AU NOM DU PEUPLE FRANCAIS
***
COUR D’APPEL DE TOULOUSE
3e chambre
***
ARRÊT DU QUATRE AVRIL DEUX MILLE DIX NEUF
***
APPELANT
Monsieur H-I Z
La Fajolle
09700 A
Représenté par Me H-luc PEDAILLE, avocat au barreau de TOULOUSE
INTIMEE
SA C
[…]
[…]
Représentée par Me Céline NOUAILLE de la SCP PIQUEMAL & ASSOCIES, avocat au barreau de TOULOUSE
COMPOSITION DE LA COUR
En application des dispositions des articles 786 et 907 du Code de procédure civile, l’affaire a été débattue le 23 Janvier 2019, en audience publique, les avocats ne s’y étant pas opposés, devant A. MAZARIN-GEORGIN et V. BLANQUE-H, Conseillers, chargés du rapport. Ces magistrats ont rendu compte des plaidoiries dans le délibéré de la Cour, composée de :
C. K-L, président
A. MAZARIN-GEORGIN, conseiller
V. BLANQUE-H, conseiller
Greffier, lors des débats : M. Y
ARRET :
— CONTRADICTOIRE
— prononcé publiquement par mise à disposition au greffe après avis aux parties
— signé par C. K-L, président, et par M. Y, greffier de chambre.
Par acte en date du 9 février 2017, la société C a assigné M. H-I Z devant le juge des référés du tribunal d’instance de Foix en paiement d’une provision de 9005,79€ sur le fondement de l’article 1240 du code civil subsidiairement de l’enrichissement sans cause.
Par ordonnance en date du 20 octobre 2017, le juge des référés a dit n’y avoir lieu à référé et renvoyé les parties devant le tribunal d’instance de Foix statuant au fond.
La société C a exposé que :
— le législateur a mis à sa charge le coût des consommations d’électricité en dehors de tout contrat ou résultant de fraudes au compteur (les PNT, pertes non techniques)

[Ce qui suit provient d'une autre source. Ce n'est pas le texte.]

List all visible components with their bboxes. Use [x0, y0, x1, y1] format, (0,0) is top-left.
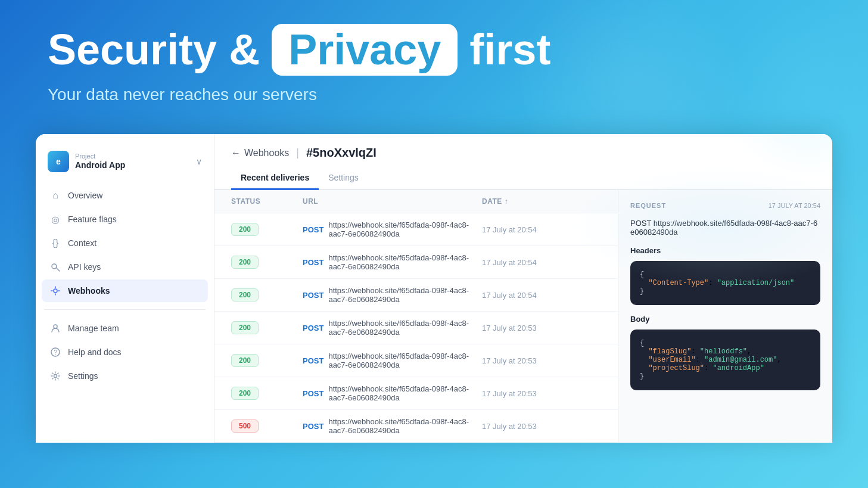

— dans un tel cas, elle subit un triple préjudice tenant tant à l’obligation d’assurer le paiement de l’électricité consommée qu’au fait de ne pas percevoir le TURPE (tarif appliqué aux factures pour lui être reversé) et au fait de devoir procéder aux réparations des ouvrages du réseau endommagés
— le 3 novembre 2015, un technicien assermenté a constaté l’existence de fraudes au niveau de deux points de livraison correspondant à l’adresse de M. Z à A (09) et lui ont été adressés deux redressements puis deux factures respectivement de 2559,48€ et de 6446,31€ sans en obtenir le paiement et ce au motif opposé par M. B qu’il n’était pas l’auteur des manipulations reprochées
— la faute délictuelle de M. Z tenant au fait d’avoir réalisé, fait réaliser ou laissé en l’état les branchements frauduleux en amont et qui alimentent des habitations pour lesquelles aucun contrat n’a été souscrit malgré la présence de compteurs divisionnaires ; la présence de tels compteurs est
interdite car il est interdit de revendre de l’électricité et le principe est qu’à un compteur doit correspondre un abonnement relatif au point de livraison
— il ne lui est pas reproché de n’avoir pas eu d’abonnement mais d’avoir permis une consommation hors de tout contrat à travers les points de livraison dont il est titulaire et responsable ; cette consommation d’électricité en dehors de tout contrat a causé un préjudice à C
— M. Z est bien le titulaire des points de livraison litigieux et peu importe qu’il ne soit pas démontré qu’il est à l’origine de la fraude, étant gardien du compteur, il est présumé responsable des interventions illicites effectuées sur celui-ci, il a au moins commis une faute d’imprudence ; il ne produit aucun contrat de bail le liant au locataire qu’il désigne
— dans la mesure où les factures lui sont adressées, il a bien profité de la diminution de consommation enregistrée du fait des fraudes car si les branchements avaient été réalisés en aval des compteurs, sa propre facture aurait été majorée
— C a subi un préjudice et les redressements ont été établis sur la base de l’article 4 des dispositions générales relatives à l’accès et à l’utilisation du réseau public de distribution basse tension et au document référentiel relatif au traitement des fraudes et dysfonctionnements de comptage
— la prescription de l’article L 224-11 du code de la consommation modifié par la loi du 17 août 2015 ne s’applique pas en cas de fraude et c’est la prescription quinquennale qui s’applique et ce à compter de la découverte de la fraude soit le 3 novembre 2015
— à titre subsidiaire, les conditions de l’action de in rem verso sont réunies car M. Z s’est bien enrichi au détriment d’C et ce sans cause légitime.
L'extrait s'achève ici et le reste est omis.